The Tragic Relationship Of Sylvia Plath And Anne Sexton
Poets Sylvia Plath and Anne Sexton captivated the world with their words and their tragic endings. But through an inspirational professional relationship, they also captivated each other.
Plath and Sexton first met during a writer's seminar hosted by the writer Robert Lowell in 1958, according to This Recording. During the seminar, the pair would bond with fellow poets over drinks at the Boston-Ritz Carlton, where they found a shared fascination for the nature of death and the meaning it brought to life. These discussions led them to bond over the decision to pursue a life of poetry, and over martinis, they confided their shared tendencies towards self-harm.
Though Plath and Sexton had much in common, the paths they took towards establishing writing careers differed.
Plath was born in 1932 in Boston, according to her biography on Poets.org, and came to face to face with tragedy at an early age. Her father, a professor, died from complications of diabetes when she was eight. Throughout her childhood, Plath journaled consistently, and published poetry by the time she graduated high school. She graduated from Smith College in 1955 and moved to Cambridge. It was here that she met her future husband, the poet Ted Hughes.
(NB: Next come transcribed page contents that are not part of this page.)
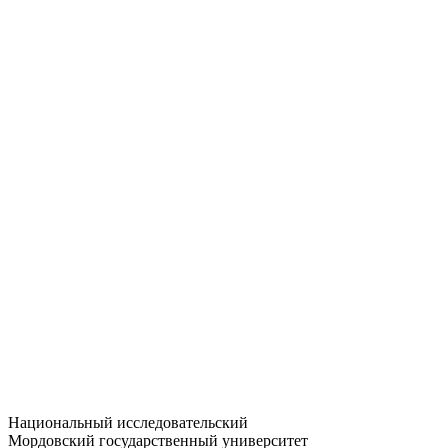
Статистика приёма
Большевистская ул., 68/1
dep-general@adm.mrsu.ru
+7 (8342) 24-37-32
Приёмная комиссия
Полежаева ул., 44
entrance-exam@adm.mrsu.ru
+7 (800) 222-13-77
© 1998–2026 МГУ им. Н.П. ОГАРЁВА
При использовании материалов сайта ссылка на источник
обязательна
Национальный исследовательский
Мордовский государственный университет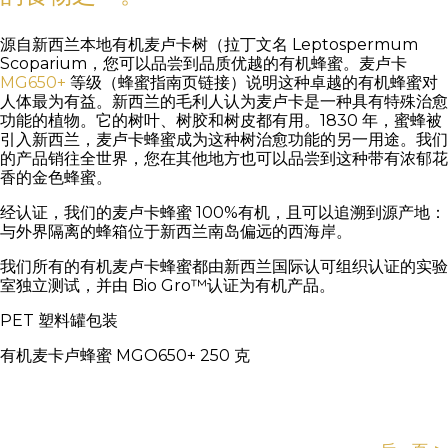
源自新西兰本地有机麦卢卡树（拉丁文名 Leptospermum
Scoparium，您可以品尝到品质优越的有机蜂蜜。麦卢卡
MG650+
等级（蜂蜜指南页链接）说明这种卓越的有机蜂蜜对
人体最为有益。新西兰的毛利人认为麦卢卡是一种具有特殊治愈
功能的植物。它的树叶、树胶和树皮都有用。1830 年，蜜蜂被
引入新西兰，麦卢卡蜂蜜成为这种树治愈功能的另一用途。我们
的产品销往全世界，您在其他地方也可以品尝到这种带有浓郁花
香的金色蜂蜜。
经认证，我们的麦卢卡蜂蜜 100%有机，且可以追溯到源产地：
与外界隔离的蜂箱位于新西兰南岛偏远的西海岸。
我们所有的有机麦卢卡蜂蜜都由新西兰国际认可组织认证的实验
室独立测试，并由 Bio Gro™认证为有机产品。
PET 塑料罐包装
有机麦卡卢蜂蜜 MGO650+ 250 克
Sexton was born in 1928 and spent her childhood in Newton, Massachusetts. Per Poets.org, she attended Garland Junior College for a year before marrying Alfred Muller Sexton II at age 19. Unlike Plath, Sexton did not start authoring poetry seriously until she was in her 20s.
The Plath to success is paved with good Anne Sextons
Sexton and Plath's encounter at the writing seminar was a clear "meeting of the minds", said Katherine Rose Keenan, an instructor at Cabrini College in a paper written for the Sylvia Plath Symposium in 2012. The women exchanged philosophies on poetry and life, learning from each other and benefiting from critique that would shape their future works. Plath incorporated elements of Sexton's poetic style within her own. Literary scholars noticed Plath's famous poem "Daddy" seemed to borrow rhythm and rhyme from Sexton's poem "My Friend, My Friend", for example.
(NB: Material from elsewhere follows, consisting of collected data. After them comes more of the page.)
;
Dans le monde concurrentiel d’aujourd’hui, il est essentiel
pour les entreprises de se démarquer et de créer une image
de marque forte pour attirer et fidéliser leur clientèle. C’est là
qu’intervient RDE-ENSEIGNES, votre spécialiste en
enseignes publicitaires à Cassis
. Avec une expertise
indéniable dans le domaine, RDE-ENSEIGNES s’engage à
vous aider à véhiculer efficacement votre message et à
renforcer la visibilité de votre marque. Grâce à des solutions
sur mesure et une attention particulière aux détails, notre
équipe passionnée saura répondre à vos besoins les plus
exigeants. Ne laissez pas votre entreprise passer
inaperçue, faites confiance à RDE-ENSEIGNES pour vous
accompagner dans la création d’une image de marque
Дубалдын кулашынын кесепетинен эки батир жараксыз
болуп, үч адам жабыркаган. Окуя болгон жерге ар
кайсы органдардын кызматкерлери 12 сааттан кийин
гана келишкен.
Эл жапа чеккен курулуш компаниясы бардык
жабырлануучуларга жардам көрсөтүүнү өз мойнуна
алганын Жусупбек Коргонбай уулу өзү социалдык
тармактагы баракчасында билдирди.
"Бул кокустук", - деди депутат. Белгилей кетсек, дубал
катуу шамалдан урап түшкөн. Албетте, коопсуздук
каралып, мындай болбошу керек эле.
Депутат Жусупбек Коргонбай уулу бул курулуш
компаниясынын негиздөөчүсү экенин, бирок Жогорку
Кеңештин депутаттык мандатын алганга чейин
Plath publicly cited Sexton as a strong influence for her second poetry collection "Ariel" and herself as a poet in a 1962 interview with The British Council.
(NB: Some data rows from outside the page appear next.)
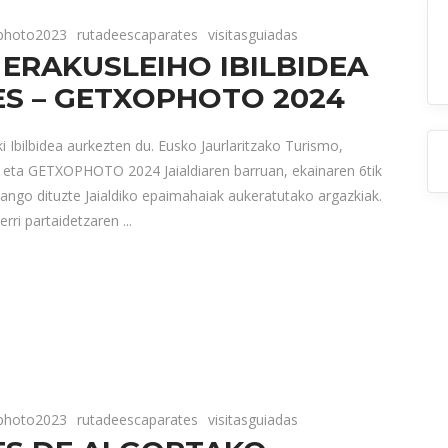
photo2023
rutadeescaparates
visitasguiadas
ERAKUSLEIHO IBILBIDEA
ES – GETXOPHOTO 2024
 Ibilbidea aurkezten du. Eusko Jaurlaritzako Turismo,
, eta GETXOPHOTO 2024 Jaialdiaren barruan, ekainaren 6tik
zango dituzte Jaialdiko epaimahaiak aukeratutako argazkiak.
rri partaidetzaren
photo2023
rutadeescaparates
visitasguiadas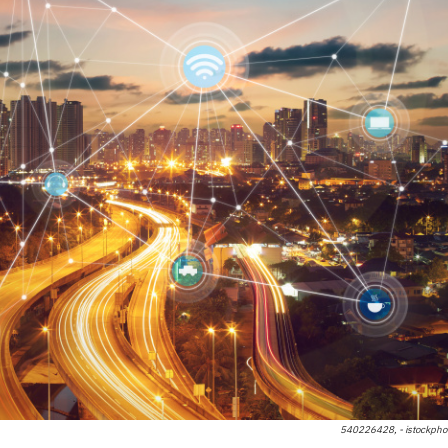
540226428, - istockpho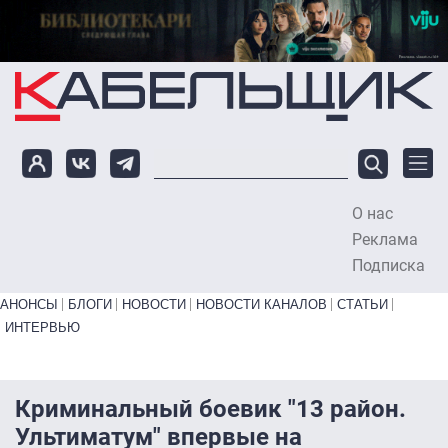
Перейти к основному содержанию
О нас
To
Реклама
Подписка
Primary links bottom
АНОНСЫ
БЛОГИ
НОВОСТИ
НОВОСТИ КАНАЛОВ
СТАТЬИ
ИНТЕРВЬЮ
Криминальный боевик "13 район.
Ультиматум" впервые на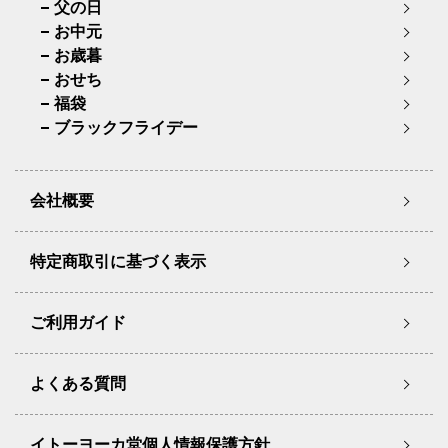
父の日
お中元
お歳暮
おせち
福袋
ブラックフライデー
会社概要
特定商取引に基づく表示
ご利用ガイド
よくある質問
イトーヨーカ堂個人情報保護方針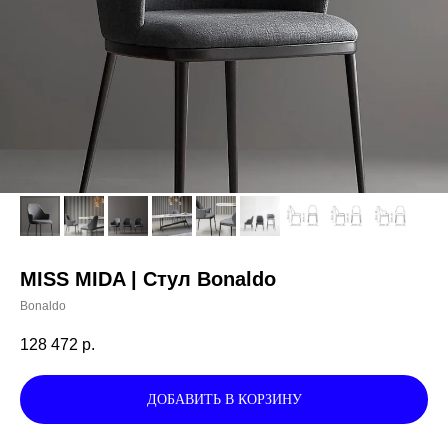
MISS MIDA | Стул Bonaldo
Bonaldo
128 472
р.
ДОБАВИТЬ В КОРЗИНУ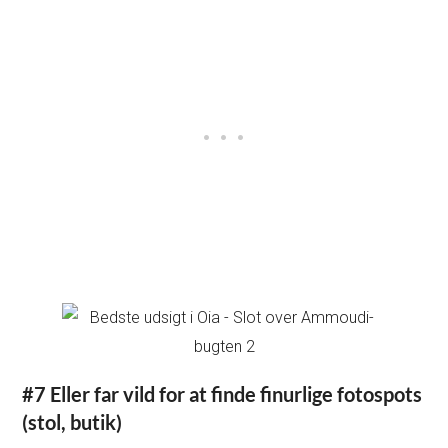
#7 Eller far vild for at finde finurlige fotospots
(stol, butik)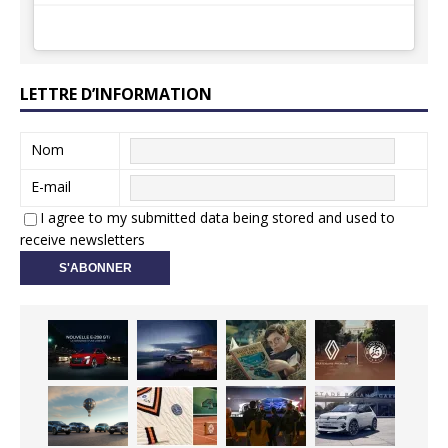
LETTRE D’INFORMATION
Nom
E-mail
I agree to my submitted data being stored and used to
receive newsletters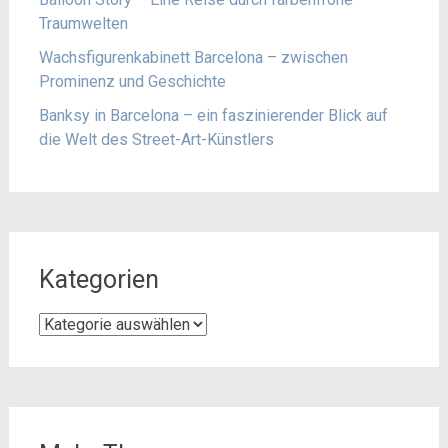
Traumwelten
Wachsfigurenkabinett Barcelona – zwischen
Prominenz und Geschichte
Banksy in Barcelona – ein faszinierender Blick auf
die Welt des Street-Art-Künstlers
Kategorien
Kategorien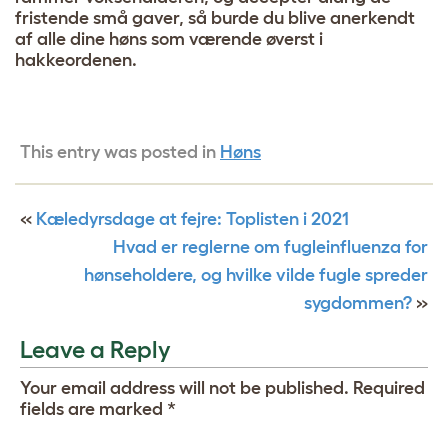
fristende små gaver, så burde du blive anerkendt
af alle dine høns som værende øverst i
hakkeordenen.
This entry was posted in
Høns
«
Kæledyrsdage at fejre: Toplisten i 2021
Hvad er reglerne om fugleinfluenza for
hønseholdere, og hvilke vilde fugle spreder
sygdommen?
»
Leave a Reply
Your email address will not be published.
Required
fields are marked
*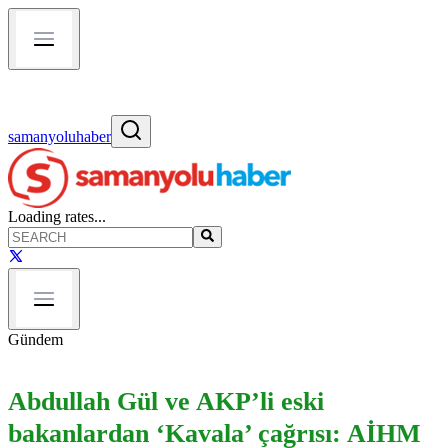
samanyoluhaber
Loading rates...
Gündem
Abdullah Gül ve AKP’li eski
bakanlardan ‘Kavala’ çağrısı: AİHM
"Peculiar private and taboo subjects I feel have been explored in recent American poetry, particularly by the poetess Anne Sexton," Plath said in the interview, "who writes about her experiences as a mother, a mother who has had a nervous breakdown, as an extremely emotional and feeling young woman ... her poems are wonderfully craftmanslike poems, and yet they have a kind of emotional and psychological depth which I think is something quite new, quite exciting."
Plath and Sexton both led creative lives marred by depression. Each would succumb to their mental illness, but not before creating beautiful work, and finding strength and camaraderie in each other's company over delicious martinis. The world of literature would be forever shaken and stirred.